Grandma U (Written by: Jeanie Franz Ransom; Illustrated by: Lucy Corvino)
April 6, 2009 in Books With Social Studies Content, Corvino, Lucy, Elementary Educators, Making Personal Connections, Making Predictions, Personal Connections, Picture Book, Preschool to 1st grade teachers, Ransom, Jeanie Franz, Reading Skills Tags: Grandma U, Grandparents Day, Jeanie Franz Ransom, Lucy Corvino, picture books about grandparents
Reviewed by Margo Dill, www.margodill.com, email@example.com
*Picture book for preschoolers through 2nd graders, contemporary
*Grandma as main character
*Rating: Many schools celebrate Grandparents’ Day, and Jeanie Franz Ransom has given us a delightful book with Grandma U to share with students about grandparents and families.
Short, short summary: Molly McCool is going to be a grandma! She’s excited, of course, but she’s also worried that she doesn’t know how to be a grandma. So, she has to go to Grandma U. At Grandma U, Mrs. Applebee, a grandmother of six, teaches her students about all the new gadgets for babies, how to hold grandchildren and change their diapers, ways to play with them, and even lessons on being a cyber granny. But Mrs. Applebee mentioned that she won’t be able to teach the grandmas the most important thing of all, but they will learn it. This totally confuses poor Molly; and she spends most of her time at Grandma U, trying to figure out what the most important thing of all is about being a grandma. Do you know what it is?
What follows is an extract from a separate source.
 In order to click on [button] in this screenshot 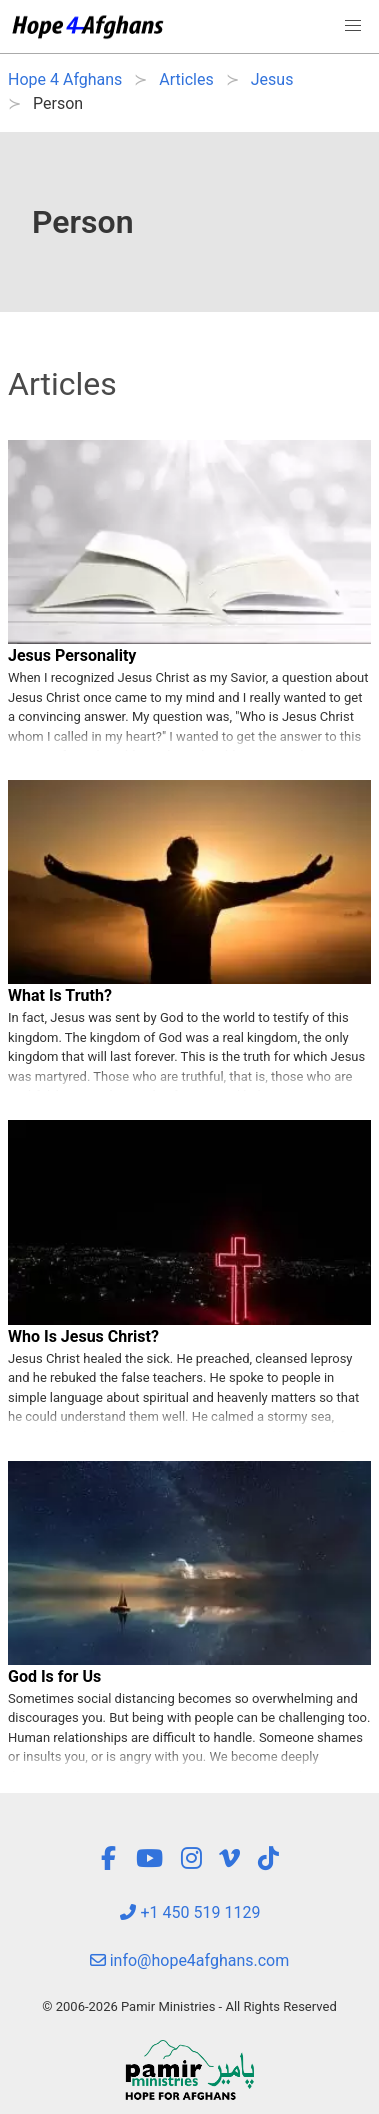 , I will do `click(353, 26)`.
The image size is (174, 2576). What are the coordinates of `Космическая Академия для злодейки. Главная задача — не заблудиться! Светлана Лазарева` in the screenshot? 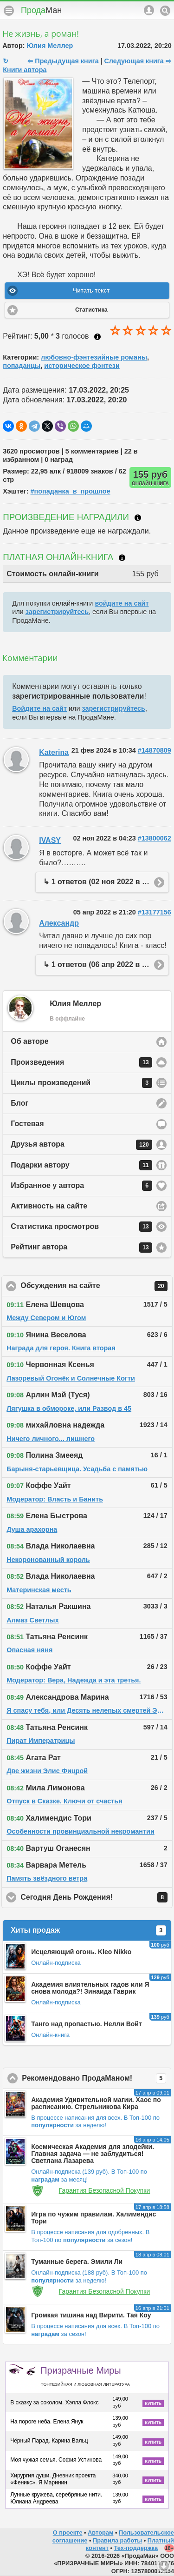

So, what do I do with this book?
1. Before Grandparents’ Day in the fall or any time you are having grandparents visit, read this book to your students or your children. Children love their grandparents, and they will love this book! Before you start reading, ask your students what they think grandparents have to know about taking care of their grandchildren. Record their answers. Ask students or your children what they think grandparents would learn at a grandparent university. Then read Jeanie Franz Ransom’s book to your students or your children. Compare their answers with what Molly learns in the book. Share your students’ or your children’s answers with their grandparents in a card, in a bulletin board display, or on a poster.
2. This is a great book to share with students when you are talking about families and communities in social studies. First, share Grandma U with your students or your children. Ask students to list the members of Molly’s grandbaby’s family and the community members that help Molly become a grandma and help the grandbaby come into the world. Then ask students to draw and write about their own families. You can also ask them to draw or write about a favorite place in their community, too.
3. Ask students to predict what they think the most important “thing” of all is that Molly needs to be a grandma before you read each page of her experiences at Grandma U. Ask students to explain their predictions, so they are also working on supporting their predictions with details from the story.